En l’espèce, la charge de la preuve de l’information délivrée à la patiente incombe au défendeur. Or, aucun document écrit, signé par Madame [I], n’a été versé aux débats qui démontrerait qu’elle avait été informée du risque de fistule par le docteur [Y]. Par ailleurs, si le médecin invoque des présomptions et un faisceau d’indices, qu’il déduit de la chronologie des faits, son raisonnement ne saurait prospérer. S’il a bien rencontré la patiente à trois reprises (14 janvier 2016, 22 janvier 2016 puis 3 février 2016), l’annonce du diagnostic de cancer et la proposition d’intervention chirurgicale ont été faites au cours de la deuxième consultation, le 22 janvier 2016. Ainsi, ce sont seulement douze jours qui se sont écoulés entre la consultation au cours de laquelle la proposition d’intervention chirurgicale lui a été faite et l’intervention ; dans ce laps de temps, le docteur [Y] n’a pas revu sa patiente. Le courrier adressé au médecin traitant à l’issue de la consultation du 22 janvier 2016 mentionne certes une information délivrée oralement sur les risques opératoires, mais l’expert a retenu que le docteur [Y] lui-même reconnaissait que cette information n’avait pas été exhaustive et n’avait pas porté sur le risque particulier de fistule vésico-vaginale. Enfin, la circonstance que la patiente ait revu son médecin traitant dans l’intervalle – outre qu’elle n’est nullement établie – est indifférente, l’information sur le risque de fistule devant avoir été délivrée par le Docteur [Y].
Sur les préjudices des demandeurs
Le non-respect, par un professionnel de santé, de son devoir d’information sur les risques d’un acte individuel de soins, cause à celui auquel l’information était due, lorsque l’un de ces risques s’est réalisé, un préjudice moral distinct des atteintes corporelles subies, résultant d’un défaut de préparation à l’éventualité que ce risque survienne. Le préjudice d’impréparation est un préjudice spécifique et distinct de l’indemnisation au titre de la perte d’une chance.

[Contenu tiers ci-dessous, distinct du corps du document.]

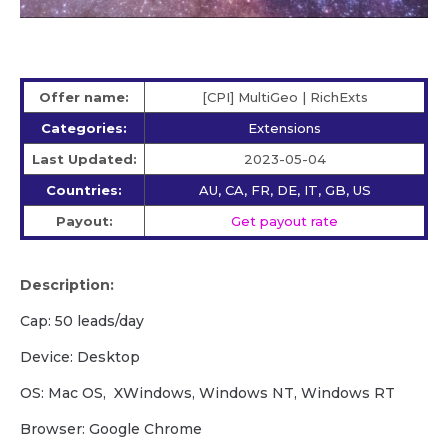
Offer name:
[CPI] MultiGeo | RichExts
Categories:
Extensions
Last Updated:
2023-05-04
Countries:
AU, CA, FR, DE, IT, GB, US
Payout:
Get payout rate
Description:
Cap: 50 leads/day
Device: Desktop
OS: Mac OS, XWindows, Windows NT, Windows RT
Browser: Google Chrome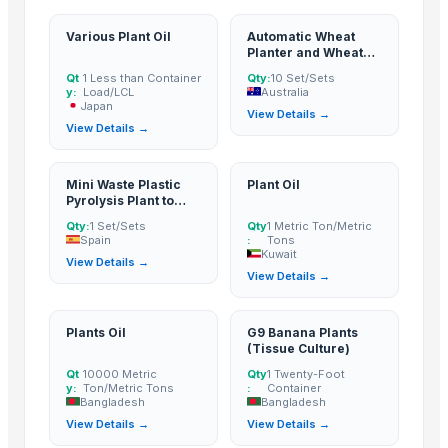
Various Plant Oil
Automatic Wheat
Planter and Wheat
Seeder
Qt
1 Less than Container
Qty:
10 Set/Sets
y:
Load/LCL
Australia
Japan
View Details →
View Details →
Mini Waste Plastic
Plant Oil
Pyrolysis Plant to
Fuel Oil
Qty:
1 Set/Sets
Qty
1 Metric Ton/Metric
Spain
:
Tons
Kuwait
View Details →
View Details →
Plants Oil
G9 Banana Plants
(Tissue Culture)
Qt
10000 Metric
Qty
1 Twenty-Foot
y:
Ton/Metric Tons
:
Container
Bangladesh
Bangladesh
View Details →
View Details →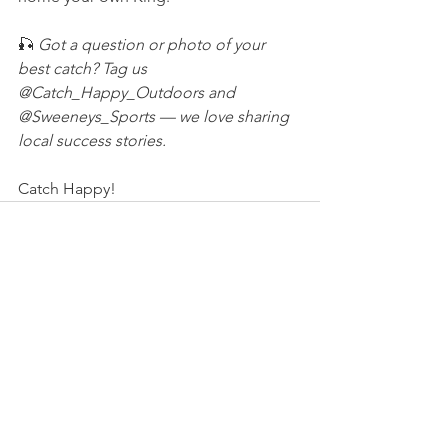
🎣 
Got a question or photo of your 
best catch? Tag us 
@Catch_Happy_Outdoors and 
@Sweeneys_Sports — we love sharing 
local success stories.
Catch Happy!
See All
Recent Posts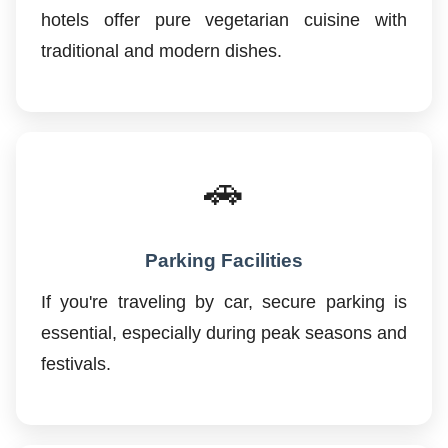
hotels offer pure vegetarian cuisine with
traditional and modern dishes.
🚗
Parking Facilities
If you're traveling by car, secure parking is
essential, especially during peak seasons and
festivals.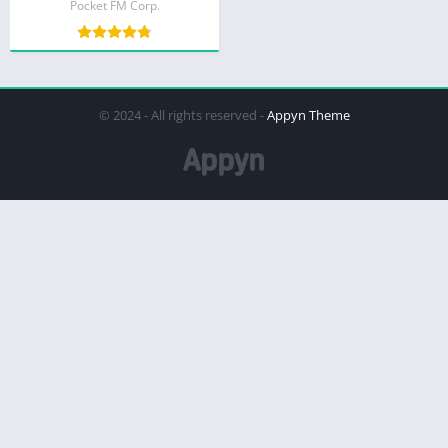
Pocket FM Corp.
© 2024 - All rights reserved -
Appyn Theme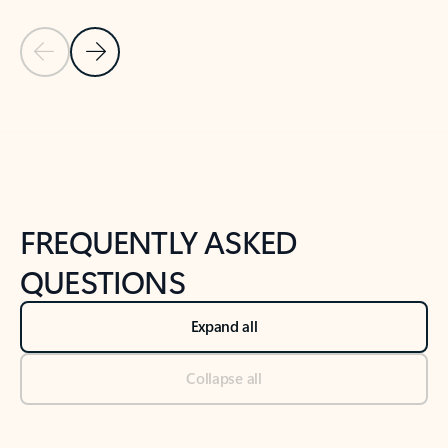
Previous Slide
Next Slide
Back to tabs
Back to NEWS AND TIPS-What's new tab section
FREQUENTLY ASKED
QUESTIONS
Expand all
Collapse all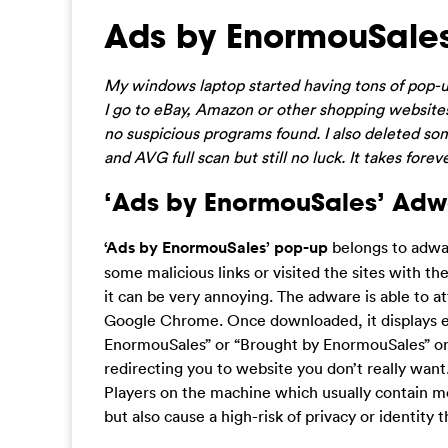
Ads by EnormouSale
My windows laptop started having tons of pop-u
I go to eBay, Amazon or other shopping websites
no suspicious programs found. I also deleted so
and AVG full scan but still no luck. It takes fore
‘Ads by EnormouSales’ Adwa
‘Ads by EnormouSales’ pop-up
belongs to adwa
some malicious links or visited the sites with th
it can be very annoying. The adware is able to a
Google Chrome. Once downloaded, it displays e
EnormouSales” or “Brought by EnormouSales” on
redirecting you to website you don’t really wan
Players on the machine which usually contain mo
but also cause a high-risk of privacy or identity t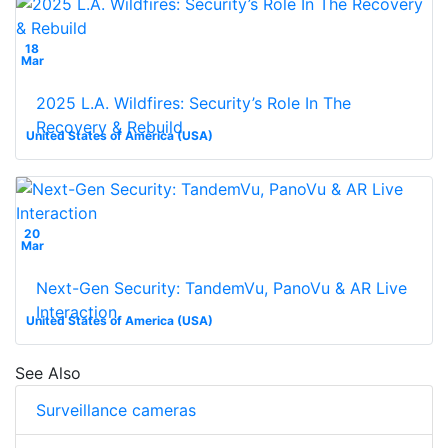
18
Mar
2025 L.A. Wildfires: Security’s Role In The
Recovery & Rebuild
United States of America (USA)
20
Mar
Next-Gen Security: TandemVu, PanoVu & AR Live
Interaction
United States of America (USA)
See Also
Surveillance cameras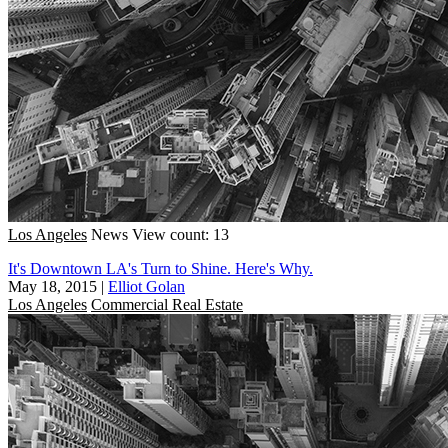
Los Angeles
News
View count: 13
It's Downtown LA's Turn to Shine. Here's Why.
May 18, 2015
|
Elliot Golan
Los Angeles
Commercial Real Estate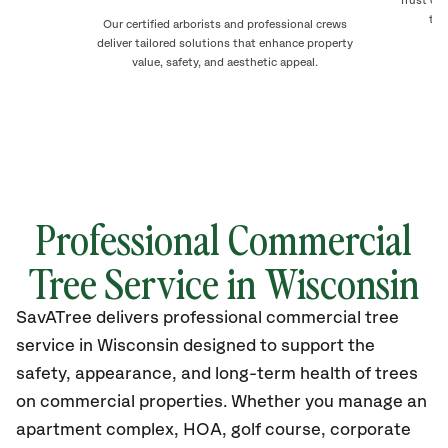
Trust ou
to 
Our certified arborists and professional crews
deliver tailored solutions that enhance property
value, safety, and aesthetic appeal.
Professional Commercial
Tree Service in
Wisconsin
SavATree delivers professional commercial tree
service in
Wisconsin
designed to support the
safety, appearance, and long-term health of trees
on commercial properties. Whether you manage an
apartment complex, HOA, golf course, corporate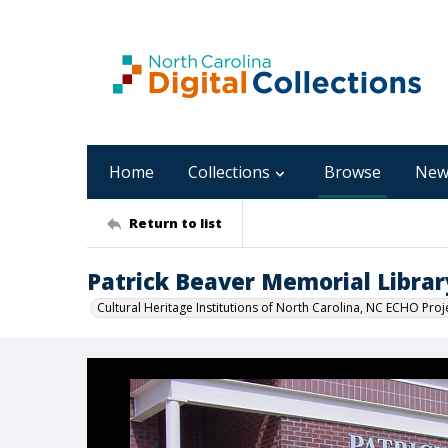
Home
Collections
Browse
New
Return to list
Patrick Beaver Memorial Librar
Cultural Heritage Institutions of North Carolina, NC ECHO Proj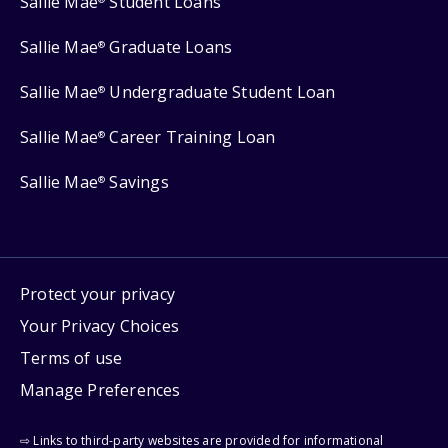
Sallie Mae
Student Loans
Sallie Mae
Graduate Loans
®
Sallie Mae
Undergraduate Student Loan
®
Sallie Mae
Career Training Loan
®
Sallie Mae
Savings
®
Protect your privacy
Your Privacy Choices
Terms of use
Manage Preferences
⇨ Links to third-party websites are provided for informational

En l’espèce, les demandeurs ne revendiquent pas d’être indemnisés au titre du préjudice subi directement par Madame [I], décédée, qui serait passé dans leur patrimoine en tant qu’héritiers (qualité qu’aucun d’eux n’établit, en tout état de cause). Ils sollicitent la réparation du préjudice moral qu’ils subissent, chacun, par ricochet, et qui découle de celui subi par Madame [I], consistant dans la perte de chance de vivre dignement mais également dans le préjudice d’impréparation.
S’agissant de la perte de chance d’éviter le dommage lié à la fistule vésico-vaginale, l’existence d’un lien de causalité entre le défaut d’information sur le risque et le préjudice subi en lien avec les répercussions de la fistule vésico-vaginale n’est pas établi, puisque même mieux informée sur ce point, Madame [I] aurait très vraisemblablement donné son consentement à l’opération, en l’absence de toute alternative thérapeutique offrant des bénéfices en termes de pronostic pour son cancer, et au regard de la probabilité de réalisation de ce risque spécifique (1% en cas d’hystérectomie radicale, selon la littérature médicale).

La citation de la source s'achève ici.